O deputado estadual José Dias (PSDB) se pronunciou, nessa quarta-feira (13), sobre a situação financeira do Estado do Rio Grande do Norte, que tem atrasado os salários dos servidores, e se mantido em situação de déficit de pessoal nos setores da Saúde, Segurança Pública e Previdência. Para o parlamentar, o momento é de se unir para garantir que o Governo Federal libere recursos a fundo perdido, a fim de minimizar a crise.

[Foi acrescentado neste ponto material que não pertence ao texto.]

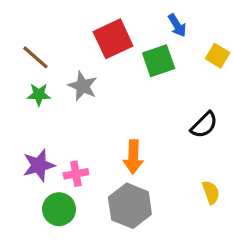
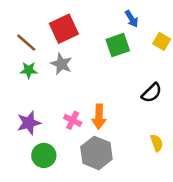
red square: (113, 39) -> (64, 29), moved
pink cross: (76, 174) -> (73, 120), moved, turned 36

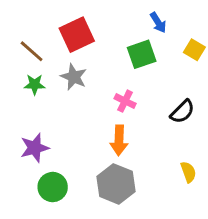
pink cross: (73, 120) -> (125, 101), moved

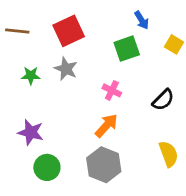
brown line: (32, 51) -> (17, 31), moved, turned -35
orange arrow: (119, 140) -> (106, 126), turned -140
purple star: (35, 148) -> (31, 132), turned 30
yellow semicircle: (188, 172) -> (169, 154), size x1.4

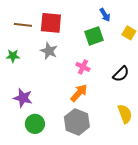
brown line: (17, 31) -> (23, 25), moved
red square: (69, 31) -> (51, 23), turned 30
green star: (31, 76) -> (13, 56), moved

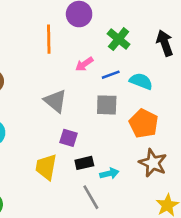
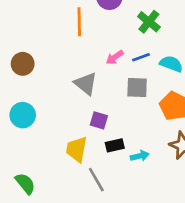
pink arrow: (84, 64) -> (115, 57), moved
gray line: (91, 197) -> (96, 180), moved

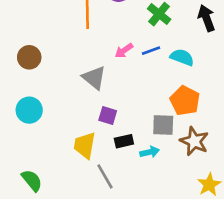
gray square: (137, 87) -> (163, 125), moved

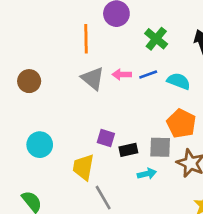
pink arrow: (124, 51) -> (122, 74), turned 36
gray triangle: (94, 78) -> (93, 78), moved
cyan circle: (29, 110) -> (40, 145), moved
black rectangle: (124, 141) -> (128, 150), moved

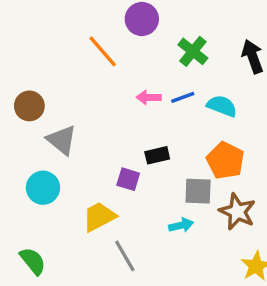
orange line: (86, 39) -> (103, 51), turned -40
gray triangle: (93, 78) -> (62, 140), moved
black rectangle: (128, 150) -> (157, 155), moved
yellow trapezoid: (83, 167) -> (99, 217), turned 52

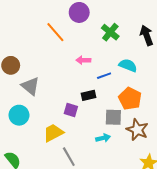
blue line: (183, 97) -> (104, 76), moved

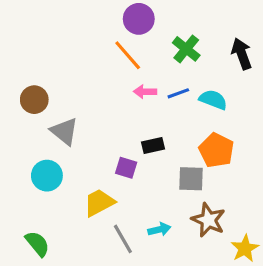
orange line: (55, 32) -> (128, 55), moved
blue line: (104, 76) -> (178, 93), moved
brown star: (137, 130) -> (208, 220), moved
cyan arrow: (103, 138) -> (159, 229), moved

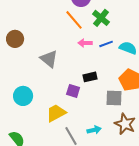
green cross: (186, 49) -> (101, 18), moved
brown circle: (34, 100) -> (15, 39), moved
gray triangle: (64, 131) -> (49, 59), moved

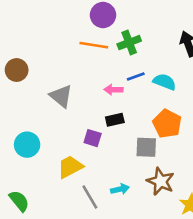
green cross: (101, 18) -> (129, 43), turned 30
orange line: (74, 20) -> (94, 45), turned -40
pink arrow: (85, 43) -> (113, 90), moved

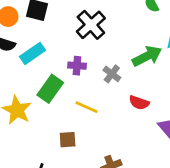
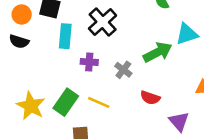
cyan rectangle: (33, 53) -> (65, 36), moved, turned -50
green rectangle: (50, 89) -> (66, 102), moved

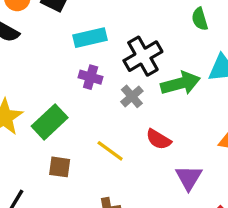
black cross: (103, 22) -> (143, 56), moved
cyan rectangle: (65, 36) -> (90, 38), moved, turned 60
yellow line: (99, 102) -> (110, 151), moved

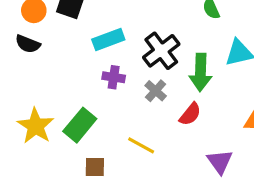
green arrow: (180, 83) -> (201, 72), turned 114
red semicircle: (158, 139) -> (190, 114), moved, turned -75

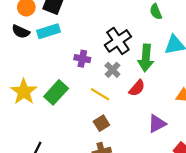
cyan rectangle: (108, 39) -> (48, 31), moved
yellow line: (141, 145) -> (100, 94), moved
purple triangle: (220, 162) -> (157, 124), turned 36
brown square: (95, 167) -> (101, 123), moved, turned -35

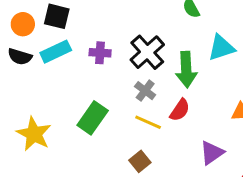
purple cross: (82, 59) -> (100, 53), moved
green rectangle: (56, 92) -> (93, 118), moved
yellow line: (100, 94) -> (148, 122), moved

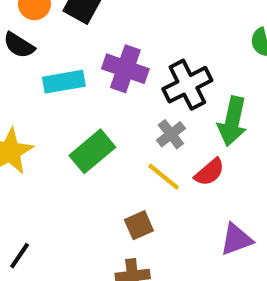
cyan rectangle: (56, 52) -> (64, 82), moved
purple cross: (100, 53) -> (125, 69), size x1.5

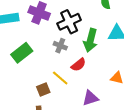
gray cross: (171, 134) -> (60, 46), turned -32
yellow line: (164, 177) -> (60, 78), moved

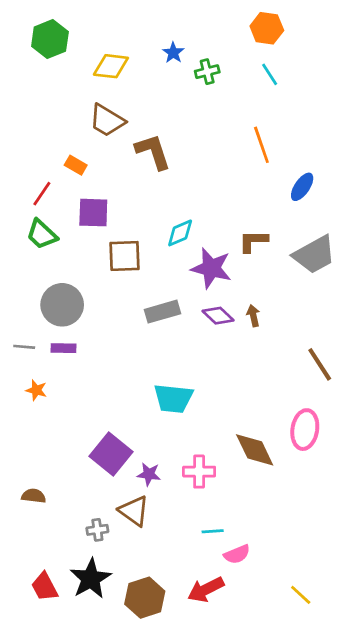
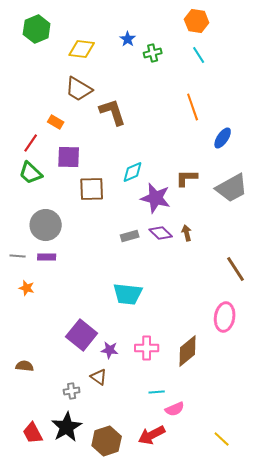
gray rectangle: (162, 312) -> (130, 236), moved, size x0.7
brown diamond: (255, 450) -> (188, 351), moved, turned 76
brown triangle: (134, 511) -> (99, 377), size x0.7

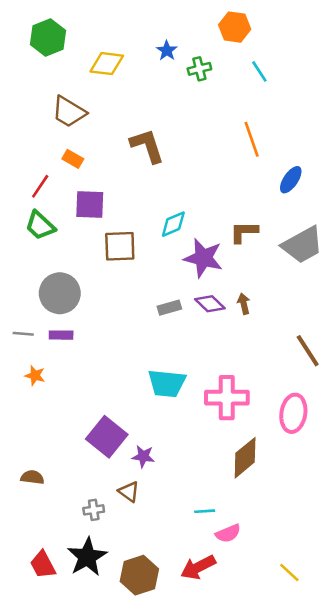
orange hexagon: (197, 21) -> (235, 27), moved
brown trapezoid: (79, 89) -> (69, 112), moved
pink cross: (147, 348) -> (227, 398), moved, size x1.4

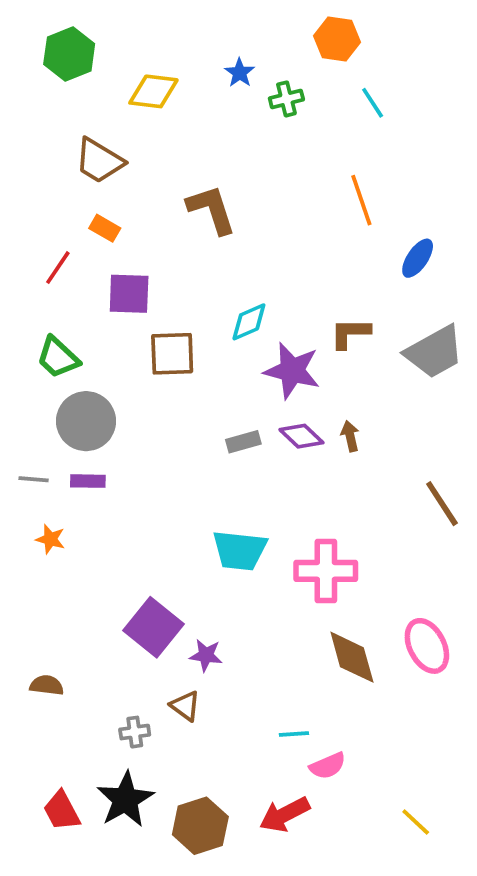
green trapezoid: (40, 225) -> (58, 357), moved
pink ellipse: (293, 413) -> (427, 646), moved, turned -36
brown diamond: (245, 458) -> (352, 657), turned -66

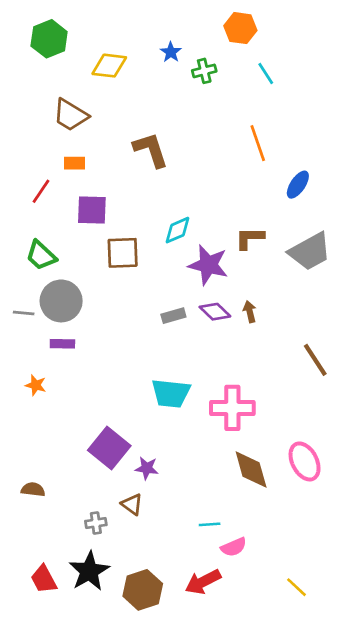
orange rectangle: (105, 228) -> (74, 163), turned -30
gray line: (34, 479) -> (24, 313), moved

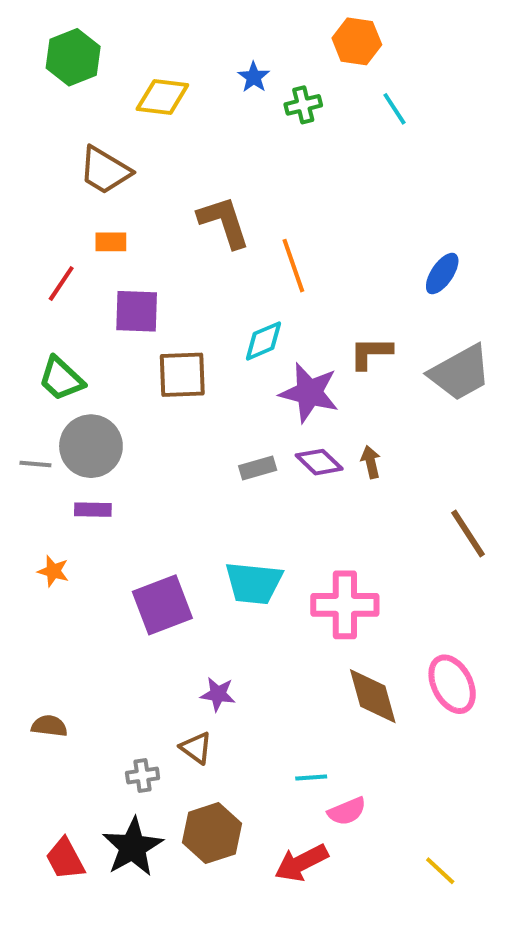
orange line: (258, 143) -> (293, 266), moved
purple square: (109, 448) -> (162, 605), moved, turned 30
brown hexagon: (143, 590) -> (212, 833), moved

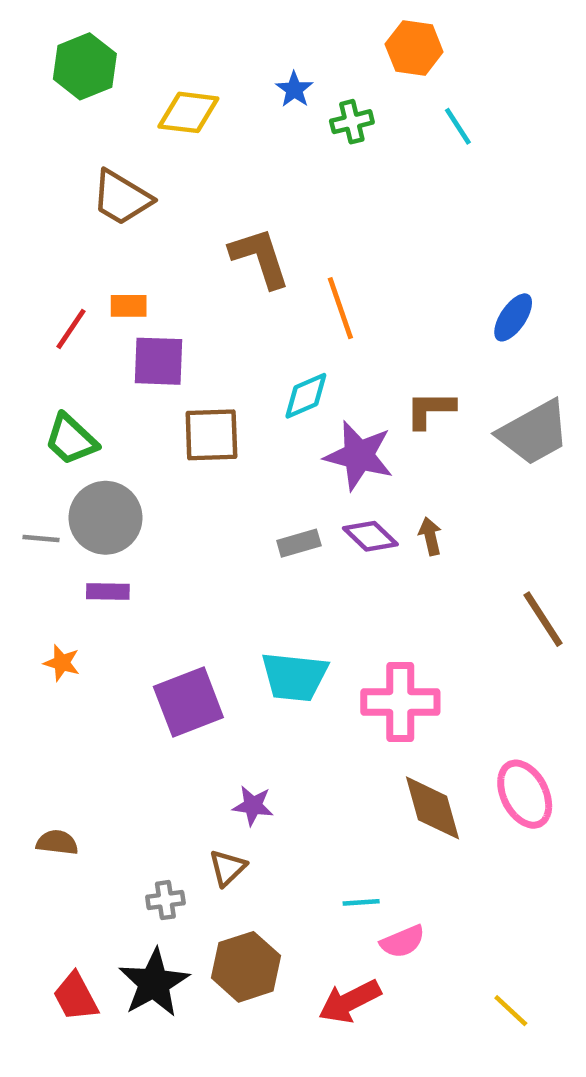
orange rectangle: (111, 242) -> (129, 306), moved
brown triangle: (196, 748) -> (228, 868), turned 40

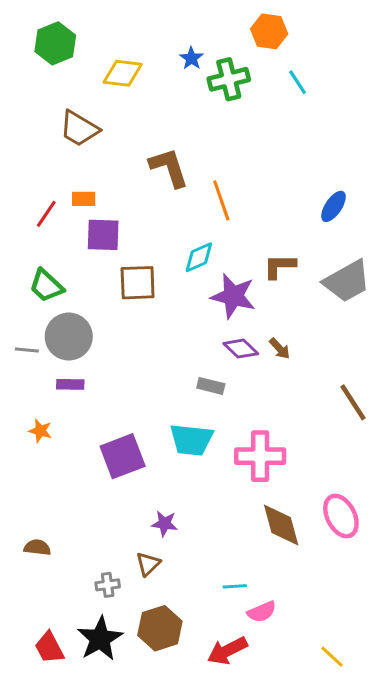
green cross: (352, 122) -> (229, 79), size x1.5
brown arrow: (430, 536) -> (280, 349), turned 150
gray rectangle: (299, 543) -> (211, 386), moved, turned 30

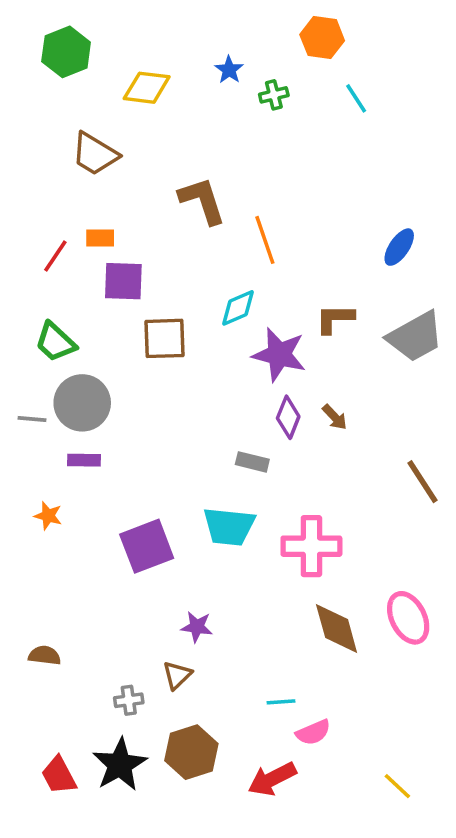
green cross: (229, 79) -> (274, 95), size x0.6
purple diamond: (241, 349) -> (288, 417), turned 68

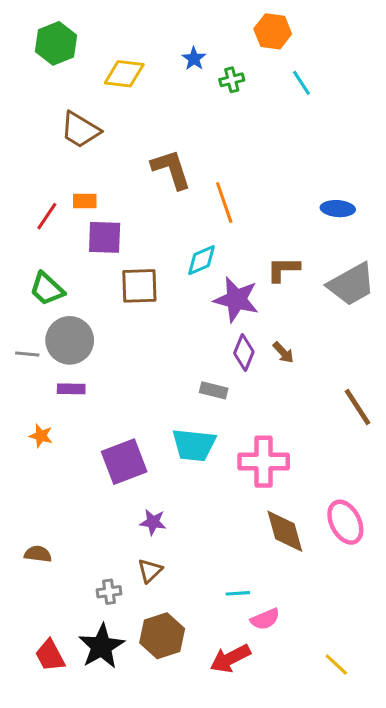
blue ellipse: (399, 247) -> (338, 209), turned 60
purple star: (197, 627) -> (153, 522), moved

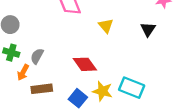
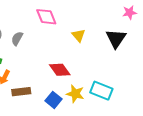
black triangle: (148, 29) -> (116, 39), size x1.5
gray semicircle: (37, 56) -> (17, 39), moved

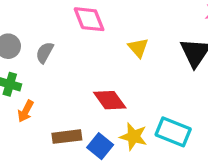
brown rectangle: (21, 92) -> (67, 137), moved

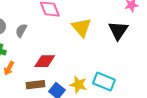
yellow triangle: (138, 48) -> (81, 27), size x1.5
red diamond: (110, 100) -> (45, 61), moved, turned -55

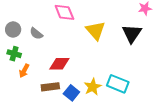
gray semicircle: (21, 30) -> (36, 34), turned -80
yellow star: (78, 85) -> (93, 87), turned 30

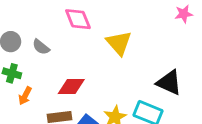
black triangle: (132, 34) -> (169, 83), moved, turned -40

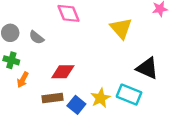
yellow triangle: (119, 43) -> (121, 28), moved

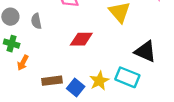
gray semicircle: (36, 37) -> (36, 21), turned 40
red diamond: (63, 72) -> (81, 39), moved

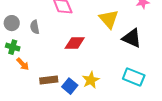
black triangle: (145, 51) -> (132, 38), moved
orange arrow: (23, 63) -> (23, 64), turned -72
cyan rectangle: (127, 77) -> (134, 77), moved

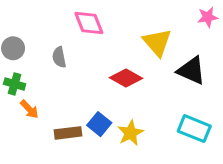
gray semicircle: (35, 27) -> (59, 57), moved
red diamond: (75, 43) -> (126, 78), moved, turned 30
blue square: (70, 86) -> (99, 124), moved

“Se o governo federal não liberar esses recursos, em 2018, estaremos muito pior, em situação mais difícil que a do Rio de Janeiro”, afirmou José Dias, que leu em plenário um editorial publicado no jornal O Estado de São Paulo sobre a Reforma da Previdência, apontado como um tema de difícil tramitação por tratar de privilégios de minorias influenciadoras. “Considero um disparate quando se diz que os brasileiros vão morrer sem direito à aposentadoria”, se posicionou o parlamentar, justificando a necessidade de aprovação da reforma, e da aprovação, pela Assembleia Legislativa, do projeto do Executivo que eleva de 11% para 14% a contribuição previdenciária dos servidores públicos estaduais.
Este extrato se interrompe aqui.